Work to complete | Go to the line holding "then you’ll probably" in the data below and repeat it exactly, then each line after it up to and including the one holding "Lawyer of the Year". Omit pictures.

Entries shown |

————

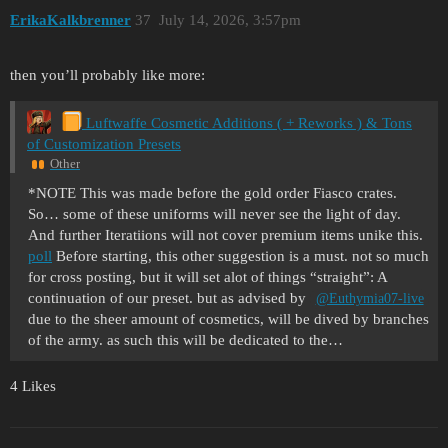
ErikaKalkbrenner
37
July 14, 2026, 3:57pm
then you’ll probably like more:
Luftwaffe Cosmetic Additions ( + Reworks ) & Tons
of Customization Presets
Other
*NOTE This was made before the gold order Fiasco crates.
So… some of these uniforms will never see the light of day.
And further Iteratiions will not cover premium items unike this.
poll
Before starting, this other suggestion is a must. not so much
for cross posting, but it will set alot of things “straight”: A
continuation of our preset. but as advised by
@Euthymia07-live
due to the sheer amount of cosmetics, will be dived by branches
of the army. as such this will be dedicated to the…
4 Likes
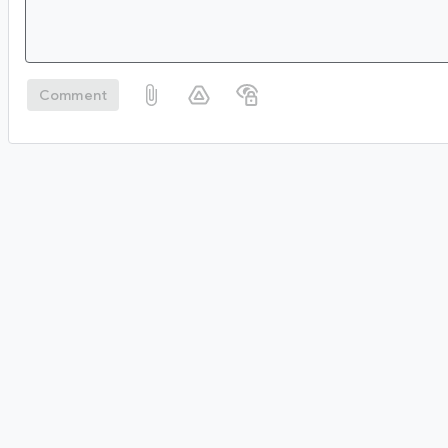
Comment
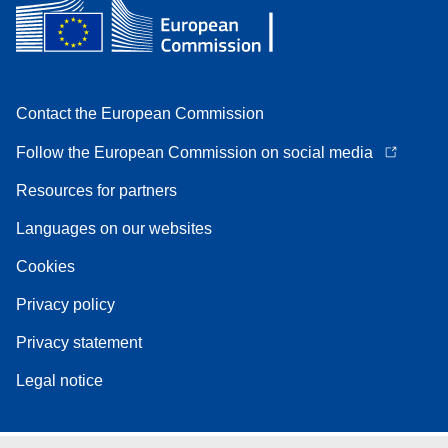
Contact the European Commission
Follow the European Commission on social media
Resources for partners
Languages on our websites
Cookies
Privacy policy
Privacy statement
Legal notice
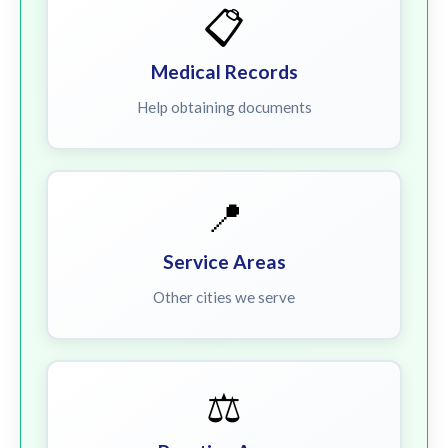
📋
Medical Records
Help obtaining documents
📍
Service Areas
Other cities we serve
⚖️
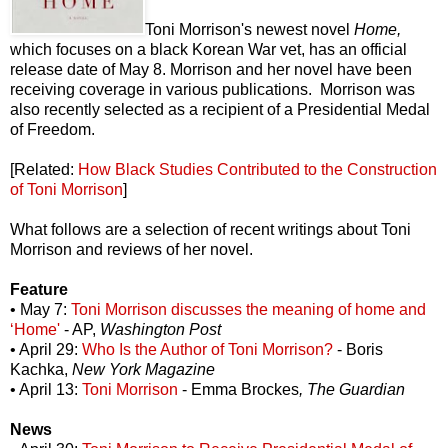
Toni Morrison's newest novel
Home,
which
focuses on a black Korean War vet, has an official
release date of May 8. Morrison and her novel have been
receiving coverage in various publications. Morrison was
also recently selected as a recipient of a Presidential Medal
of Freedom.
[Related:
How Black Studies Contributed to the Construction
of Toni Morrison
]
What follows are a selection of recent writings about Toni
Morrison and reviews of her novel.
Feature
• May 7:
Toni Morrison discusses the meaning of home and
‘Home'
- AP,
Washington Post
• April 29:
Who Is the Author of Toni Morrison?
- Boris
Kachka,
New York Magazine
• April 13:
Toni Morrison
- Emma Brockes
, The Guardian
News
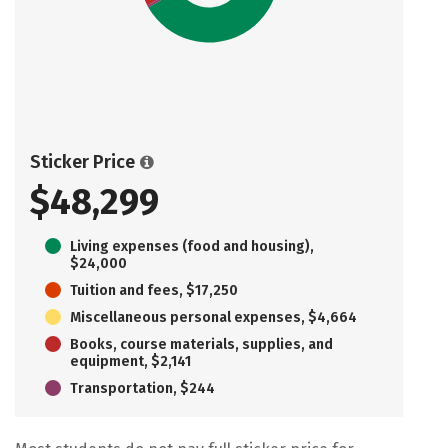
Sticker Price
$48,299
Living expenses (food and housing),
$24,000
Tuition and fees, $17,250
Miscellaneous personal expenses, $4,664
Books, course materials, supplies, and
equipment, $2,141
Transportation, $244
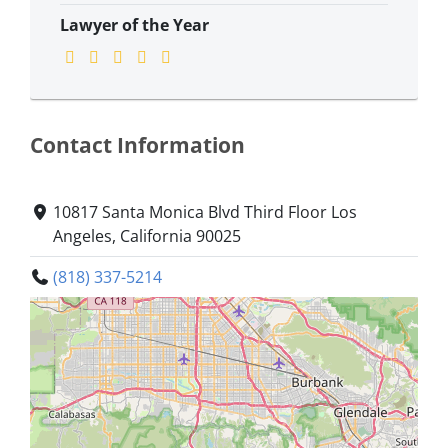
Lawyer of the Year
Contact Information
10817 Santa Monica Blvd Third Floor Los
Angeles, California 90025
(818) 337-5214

————

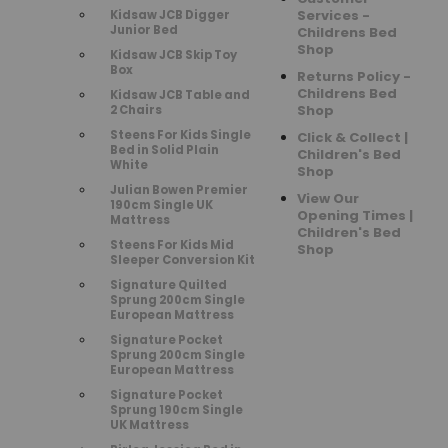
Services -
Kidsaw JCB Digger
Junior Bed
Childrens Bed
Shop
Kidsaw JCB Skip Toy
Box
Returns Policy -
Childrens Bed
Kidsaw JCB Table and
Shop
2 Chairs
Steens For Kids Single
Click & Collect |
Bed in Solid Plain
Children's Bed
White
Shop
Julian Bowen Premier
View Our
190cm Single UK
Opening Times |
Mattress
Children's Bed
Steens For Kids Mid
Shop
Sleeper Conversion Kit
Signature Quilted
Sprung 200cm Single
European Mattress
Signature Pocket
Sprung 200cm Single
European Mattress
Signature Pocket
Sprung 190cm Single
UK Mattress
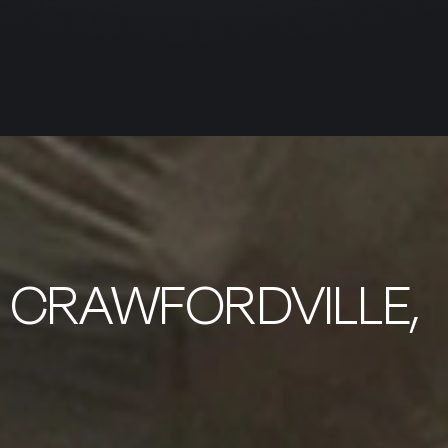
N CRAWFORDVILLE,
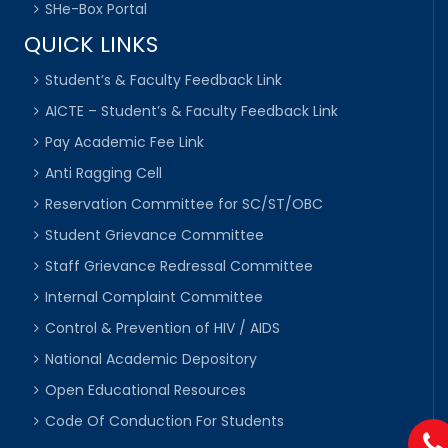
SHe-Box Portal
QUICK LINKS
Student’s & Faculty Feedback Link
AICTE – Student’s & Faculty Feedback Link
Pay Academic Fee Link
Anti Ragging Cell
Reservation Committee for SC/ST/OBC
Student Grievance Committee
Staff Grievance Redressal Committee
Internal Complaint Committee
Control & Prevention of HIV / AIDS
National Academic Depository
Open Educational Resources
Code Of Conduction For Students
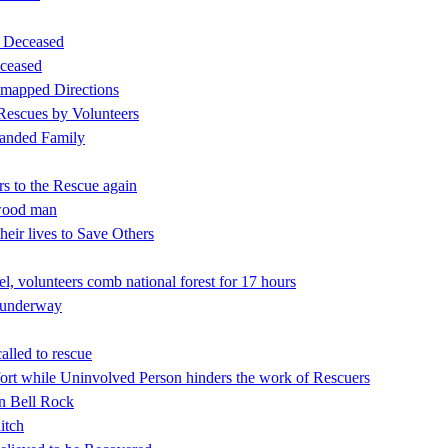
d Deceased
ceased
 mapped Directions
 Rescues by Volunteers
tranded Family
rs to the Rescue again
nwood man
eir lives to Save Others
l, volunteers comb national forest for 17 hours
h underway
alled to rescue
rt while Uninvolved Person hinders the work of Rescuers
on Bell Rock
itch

————

Task output |
then you’ll probably like more:
Luftwaffe Cosmetic Additions ( + Reworks ) & Tons
of Customization Presets
Other
*NOTE This was made before the gold order Fiasco crates.
So… some of these uniforms will never see the light of day.
And further Iteratiions will not cover premium items unike this.
poll
Before starting, this other suggestion is a must. not so much
for cross posting, but it will set alot of things “straight”: A
continuation of our preset. but as advised by
@Euthymia07-live
due to the sheer amount of cosmetics, will be dived by branches
of the army. as such this will be dedicated to the…
4 Likes
Comment
Contact the European Commission
Follow the European Commission on social media
Resources for partners
Languages on our websites
Cookies
Privacy policy
Privacy statement
Legal notice
📋
Medical Records
Help obtaining documents
📍
Service Areas
Other cities we serve
⚖️
Toni Morrison's newest novel
Home,
which
focuses on a black Korean War vet, has an official
release date of May 8. Morrison and her novel have been
receiving coverage in various publications. Morrison was
also recently selected as a recipient of a Presidential Medal
of Freedom.
[Related:
How Black Studies Contributed to the Construction
of Toni Morrison
]
What follows are a selection of recent writings about Toni
Morrison and reviews of her novel.
Feature
• May 7:
Toni Morrison discusses the meaning of home and
‘Home'
- AP,
Washington Post
• April 29:
Who Is the Author of Toni Morrison?
- Boris
Kachka,
New York Magazine
• April 13:
Toni Morrison
- Emma Brockes
, The Guardian
News
Sticker Price
$48,299
Living expenses (food and housing),
$24,000
Tuition and fees, $17,250
Miscellaneous personal expenses, $4,664
Books, course materials, supplies, and
equipment, $2,141
Transportation, $244
Lawyer of the Year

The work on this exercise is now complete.